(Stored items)

........

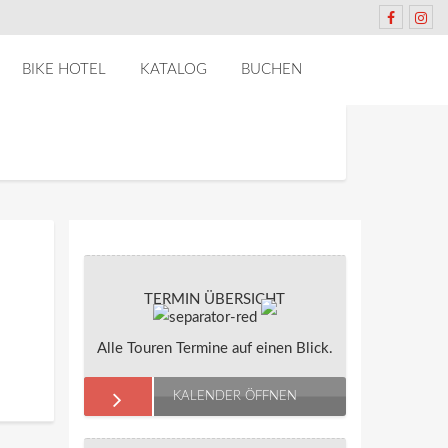
BIKE HOTEL
KATALOG
BUCHEN
TERMIN ÜBERSICHT
Alle Touren Termine auf einen Blick.
KALENDER ÖFFNEN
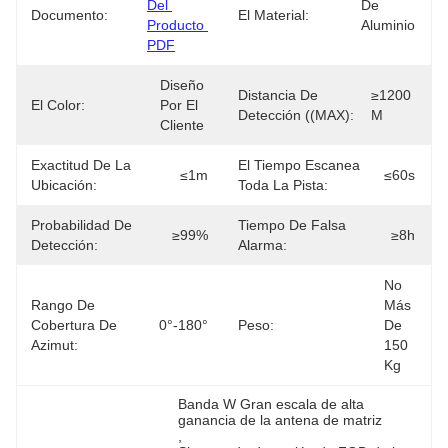
Del 
De 
Documento:
El Material:
Producto 
Aluminio
PDF
Diseño 
Distancia De
≥1200 
El Color:
Por El 
Detección ((MAX):
M
Cliente
Exactitud De La
El Tiempo Escanea
≤1m
≤60s
Ubicación:
Toda La Pista:
Probabilidad De
Tiempo De Falsa
≥99%
≥8h
Detección:
Alarma:
No 
Rango De
Más 
Cobertura De
0°-180°
Peso:
De 
Azimut:
150 
Kg
Banda W Gran escala de alta 
ganancia de la antena de matriz
, 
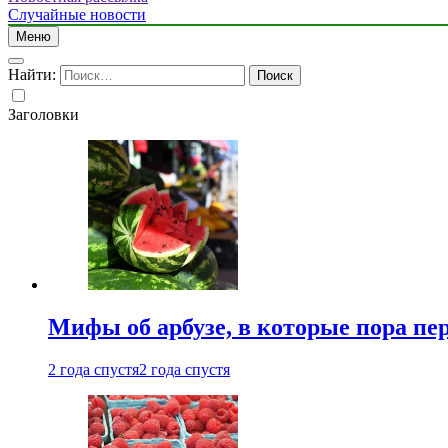
Случайные новости
Меню
Найти:
Заголовки
Мифы об арбузе, в которые пора пе
2 года спустя
2 года спустя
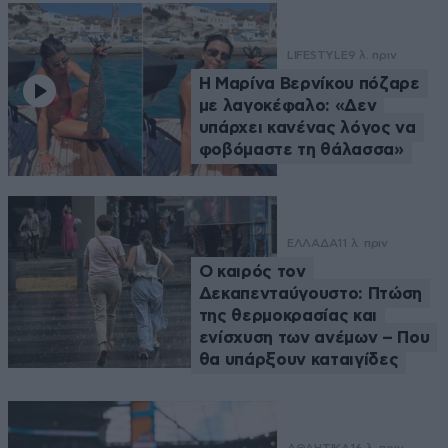
LIFESTYLE
9 λ. πριν
Η Μαρίνα Βερνίκου πόζαρε
με λαγοκέφαλο: «Δεν
υπάρχει κανένας λόγος να
φοβόμαστε τη θάλασσα»
ΕΛΛΑΔΑ
11 λ. πριν
Ο καιρός τον
Δεκαπενταύγουστο: Πτώση
της θερμοκρασίας και
ενίσχυση των ανέμων – Που
θα υπάρξουν καταιγίδες
ΑΘΛΗΤΙΚΑ
16 λ. πριν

........

■ **Your assignment**
Give every entry again as it is, dropping its pictures.

■ **Solution to this exercise**
BIKE HOTEL
KATALOG
BUCHEN
TERMIN ÜBERSICHT
Alle Touren Termine auf einen Blick.
KALENDER ÖFFNEN
Del 
De 
Documento:
El Material:
Producto 
Aluminio
PDF
Diseño 
Distancia De
≥1200 
El Color:
Por El 
Detección ((MAX):
M
Cliente
Exactitud De La
El Tiempo Escanea
≤1m
≤60s
Ubicación:
Toda La Pista:
Probabilidad De
Tiempo De Falsa
≥99%
≥8h
Detección:
Alarma:
No 
Rango De
Más 
Cobertura De
0°-180°
Peso:
De 
Azimut:
150 
Kg
Banda W Gran escala de alta 
ganancia de la antena de matriz
, 
Случайные новости
Меню
Найти:
Заголовки
Мифы об арбузе, в которые пора пе
2 года спустя
2 года спустя
LIFESTYLE
9 λ. πριν
Η Μαρίνα Βερνίκου πόζαρε
με λαγοκέφαλο: «Δεν
υπάρχει κανένας λόγος να
φοβόμαστε τη θάλασσα»
ΕΛΛΑΔΑ
11 λ. πριν
Ο καιρός τον
Δεκαπενταύγουστο: Πτώση
της θερμοκρασίας και
ενίσχυση των ανέμων – Που
θα υπάρξουν καταιγίδες
ΑΘΛΗΤΙΚΑ
16 λ. πριν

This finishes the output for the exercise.